Dość ciekawe są natomiast rozbieżności w cenach ofert za nabycie prawa do dzierżawy ogrodu działkowego. W Gdyni wahają się od kilku do nawet ponad stu tysięcy złotych.

- Decyduje wiele czynników, jak m.in. metraż i stan zagospodarowania działki - wyjaśnia wiceprezes Roman Rożyński z ROD „Obłuże”. - Pamiętam przypadek, gdy starszy, schorowany pan, nie miał już sił, aby nadal pielęgnować ogród. Działka była nieco zapuszczona. Dogadał się więc z nowym dzierżawcą, że odsprzeda mu prawo do użytkowania, jednak sam będzie mógł nadal pojawiać się w ogrodzie, aby odpocząć w spokoju na swojej ulubionej ławeczce. Nie musiał dzięki temu już dłużej pielęgnować zieleni, działka została uporządkowana, a nie stracił miejsca do wypoczynku. - Dlatego cena w takim przypadku wynosiła siedem tysięcy złotych. Był jednak także przypadek, że prawo do ogrodu odsprzedawał pan „pakujący” w niego przez lata poważne kwoty pieniędzy. Działka prezentowała się imponująco. Powiem tylko, że stał na niej murowany, klimatyzowany domek z podgrzewanymi podłogami i udogodnieniami, jakich 99 procent osób nie ma we własnych mieszkaniach. Nic więc dziwnego, że cena ustalona została na ponad 100 tys. zł. To są jednak oczywiście ekstremalne sytuacje. Średnia cena w naszym ogrodzie to około 20 tys. zł.

Ile kosztują działki? Przykładowe ceny:

  • 7 tys. złotych - zapuszczona działka, wymagająca wkładu i zaangażowania
  • 20 tys. złotych - średnia cena działki
  • 100 tysięcy złotych - działka z murowanym domkiem z udogodnieniami

Ogródki działkowe w pomorskich miastach. Ceny działek w Malborku? Potrafią być darmowe!
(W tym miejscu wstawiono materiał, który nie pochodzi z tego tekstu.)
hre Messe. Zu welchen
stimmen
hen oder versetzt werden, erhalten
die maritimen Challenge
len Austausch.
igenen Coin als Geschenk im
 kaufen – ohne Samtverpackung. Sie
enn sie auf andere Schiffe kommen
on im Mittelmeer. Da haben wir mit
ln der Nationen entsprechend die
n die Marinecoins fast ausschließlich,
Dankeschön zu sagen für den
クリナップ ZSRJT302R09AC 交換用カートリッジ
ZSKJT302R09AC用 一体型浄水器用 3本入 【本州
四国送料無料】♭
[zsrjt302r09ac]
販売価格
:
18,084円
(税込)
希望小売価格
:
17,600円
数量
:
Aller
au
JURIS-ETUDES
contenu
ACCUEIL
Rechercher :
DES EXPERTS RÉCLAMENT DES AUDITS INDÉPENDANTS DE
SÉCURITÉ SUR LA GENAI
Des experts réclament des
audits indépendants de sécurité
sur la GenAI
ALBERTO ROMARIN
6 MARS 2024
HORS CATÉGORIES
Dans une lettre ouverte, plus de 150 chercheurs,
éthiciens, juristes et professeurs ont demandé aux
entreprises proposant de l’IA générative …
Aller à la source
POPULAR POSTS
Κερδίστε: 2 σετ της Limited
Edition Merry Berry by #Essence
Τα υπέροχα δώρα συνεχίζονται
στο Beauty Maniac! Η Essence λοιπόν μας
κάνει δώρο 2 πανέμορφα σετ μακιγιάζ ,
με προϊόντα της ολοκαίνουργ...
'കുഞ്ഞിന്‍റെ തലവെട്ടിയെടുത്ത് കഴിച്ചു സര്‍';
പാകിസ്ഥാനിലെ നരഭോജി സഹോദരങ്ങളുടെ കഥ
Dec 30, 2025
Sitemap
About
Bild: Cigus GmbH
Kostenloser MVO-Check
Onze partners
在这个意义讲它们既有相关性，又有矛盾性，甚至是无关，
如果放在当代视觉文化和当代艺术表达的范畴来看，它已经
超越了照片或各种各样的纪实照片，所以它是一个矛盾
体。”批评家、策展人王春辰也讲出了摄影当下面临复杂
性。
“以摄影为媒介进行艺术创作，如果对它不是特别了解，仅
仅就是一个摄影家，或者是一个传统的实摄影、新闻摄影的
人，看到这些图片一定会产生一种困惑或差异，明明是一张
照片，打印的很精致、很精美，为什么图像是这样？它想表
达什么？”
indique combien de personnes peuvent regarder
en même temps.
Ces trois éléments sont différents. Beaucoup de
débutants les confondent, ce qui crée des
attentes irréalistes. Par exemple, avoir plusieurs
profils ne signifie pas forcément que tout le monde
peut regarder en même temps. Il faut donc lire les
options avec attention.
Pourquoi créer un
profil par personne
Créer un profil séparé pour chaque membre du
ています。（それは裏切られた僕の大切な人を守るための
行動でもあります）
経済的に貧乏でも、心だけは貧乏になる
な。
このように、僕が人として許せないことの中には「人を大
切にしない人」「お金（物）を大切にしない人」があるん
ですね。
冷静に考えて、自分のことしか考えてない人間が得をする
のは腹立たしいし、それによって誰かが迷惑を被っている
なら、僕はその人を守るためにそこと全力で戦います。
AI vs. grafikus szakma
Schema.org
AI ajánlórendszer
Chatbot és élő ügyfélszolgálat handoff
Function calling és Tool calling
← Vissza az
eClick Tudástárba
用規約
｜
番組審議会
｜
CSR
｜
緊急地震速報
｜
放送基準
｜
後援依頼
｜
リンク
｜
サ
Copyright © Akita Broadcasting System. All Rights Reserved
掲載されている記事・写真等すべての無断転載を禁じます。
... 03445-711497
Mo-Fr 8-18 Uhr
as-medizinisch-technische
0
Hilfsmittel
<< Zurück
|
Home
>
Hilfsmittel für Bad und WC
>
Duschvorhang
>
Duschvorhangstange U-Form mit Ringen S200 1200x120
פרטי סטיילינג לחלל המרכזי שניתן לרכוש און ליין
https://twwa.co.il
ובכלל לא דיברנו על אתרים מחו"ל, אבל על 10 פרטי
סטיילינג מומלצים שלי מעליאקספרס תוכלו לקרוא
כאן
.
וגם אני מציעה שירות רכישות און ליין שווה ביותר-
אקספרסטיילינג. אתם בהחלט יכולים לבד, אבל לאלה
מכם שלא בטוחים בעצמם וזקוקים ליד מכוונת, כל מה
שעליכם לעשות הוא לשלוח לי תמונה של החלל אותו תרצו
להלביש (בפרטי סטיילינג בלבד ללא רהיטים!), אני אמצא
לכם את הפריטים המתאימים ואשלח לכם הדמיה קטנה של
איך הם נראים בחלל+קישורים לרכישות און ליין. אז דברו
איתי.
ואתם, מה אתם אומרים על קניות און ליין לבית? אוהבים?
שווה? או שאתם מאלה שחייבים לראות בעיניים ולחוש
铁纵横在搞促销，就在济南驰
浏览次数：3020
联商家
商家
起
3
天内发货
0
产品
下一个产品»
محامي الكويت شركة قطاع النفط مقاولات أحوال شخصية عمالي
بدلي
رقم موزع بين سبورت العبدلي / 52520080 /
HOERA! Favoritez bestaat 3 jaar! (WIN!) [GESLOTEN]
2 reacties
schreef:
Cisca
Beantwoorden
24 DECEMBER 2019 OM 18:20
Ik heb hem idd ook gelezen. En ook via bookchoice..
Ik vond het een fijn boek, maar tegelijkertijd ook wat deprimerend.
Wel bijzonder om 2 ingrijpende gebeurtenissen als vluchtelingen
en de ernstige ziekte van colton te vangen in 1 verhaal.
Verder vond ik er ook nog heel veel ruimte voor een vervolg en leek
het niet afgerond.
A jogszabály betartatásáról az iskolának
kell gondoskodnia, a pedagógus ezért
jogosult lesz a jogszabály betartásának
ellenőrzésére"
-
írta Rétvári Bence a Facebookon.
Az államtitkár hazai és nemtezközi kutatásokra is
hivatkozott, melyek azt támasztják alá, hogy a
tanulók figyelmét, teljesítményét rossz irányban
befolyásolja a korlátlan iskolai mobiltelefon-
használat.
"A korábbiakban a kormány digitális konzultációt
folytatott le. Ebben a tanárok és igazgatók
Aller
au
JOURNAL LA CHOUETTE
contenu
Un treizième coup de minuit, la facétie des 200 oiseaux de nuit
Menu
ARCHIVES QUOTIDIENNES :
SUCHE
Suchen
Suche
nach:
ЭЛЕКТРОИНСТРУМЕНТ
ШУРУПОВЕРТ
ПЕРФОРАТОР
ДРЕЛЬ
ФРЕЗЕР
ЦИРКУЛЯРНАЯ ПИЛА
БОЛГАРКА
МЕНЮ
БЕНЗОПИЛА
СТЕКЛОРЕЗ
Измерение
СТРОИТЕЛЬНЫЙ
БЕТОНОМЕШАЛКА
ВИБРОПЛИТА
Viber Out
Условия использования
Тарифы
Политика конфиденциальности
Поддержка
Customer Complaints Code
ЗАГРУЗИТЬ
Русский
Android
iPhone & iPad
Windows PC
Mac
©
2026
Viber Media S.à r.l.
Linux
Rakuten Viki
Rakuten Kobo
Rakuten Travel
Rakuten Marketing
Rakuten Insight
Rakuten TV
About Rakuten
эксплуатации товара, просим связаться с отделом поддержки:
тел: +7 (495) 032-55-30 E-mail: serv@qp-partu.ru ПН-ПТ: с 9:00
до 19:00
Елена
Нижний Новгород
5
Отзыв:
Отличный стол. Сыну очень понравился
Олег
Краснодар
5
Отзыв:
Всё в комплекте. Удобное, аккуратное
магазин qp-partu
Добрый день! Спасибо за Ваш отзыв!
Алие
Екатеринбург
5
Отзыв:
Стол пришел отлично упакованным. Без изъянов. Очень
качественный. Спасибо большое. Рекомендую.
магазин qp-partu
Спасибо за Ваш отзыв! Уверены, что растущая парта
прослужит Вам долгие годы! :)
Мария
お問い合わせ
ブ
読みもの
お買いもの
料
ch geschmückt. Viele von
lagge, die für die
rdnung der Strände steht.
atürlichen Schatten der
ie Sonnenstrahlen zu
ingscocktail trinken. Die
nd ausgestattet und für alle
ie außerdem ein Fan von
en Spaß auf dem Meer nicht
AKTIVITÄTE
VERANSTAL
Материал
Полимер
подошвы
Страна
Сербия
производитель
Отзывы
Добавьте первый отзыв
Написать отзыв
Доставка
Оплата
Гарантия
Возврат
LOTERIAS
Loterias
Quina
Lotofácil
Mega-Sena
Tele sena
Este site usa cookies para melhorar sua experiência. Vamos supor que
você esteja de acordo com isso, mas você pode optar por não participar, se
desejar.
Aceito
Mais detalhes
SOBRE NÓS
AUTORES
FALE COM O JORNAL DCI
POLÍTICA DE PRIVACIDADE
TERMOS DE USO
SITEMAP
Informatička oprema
Nie tylko w Trójmieście mieszkańcy wracają do wypoczynku na działkach. Teraz nawet te pozarastane znajdują amatorów. - U nas szczególnie szybko poszły te za torami. Teraz są jeszcze jakieś szczątkowe ilości - przyznaje Stanisław Orłowski, działkowicz z ROD im 1 Maja w Malborku, który ma swoje tereny przy ul. Sadowej i przy ul. Słonecznej.
Nie inaczej jest w innej części Malborka, na Piaskach.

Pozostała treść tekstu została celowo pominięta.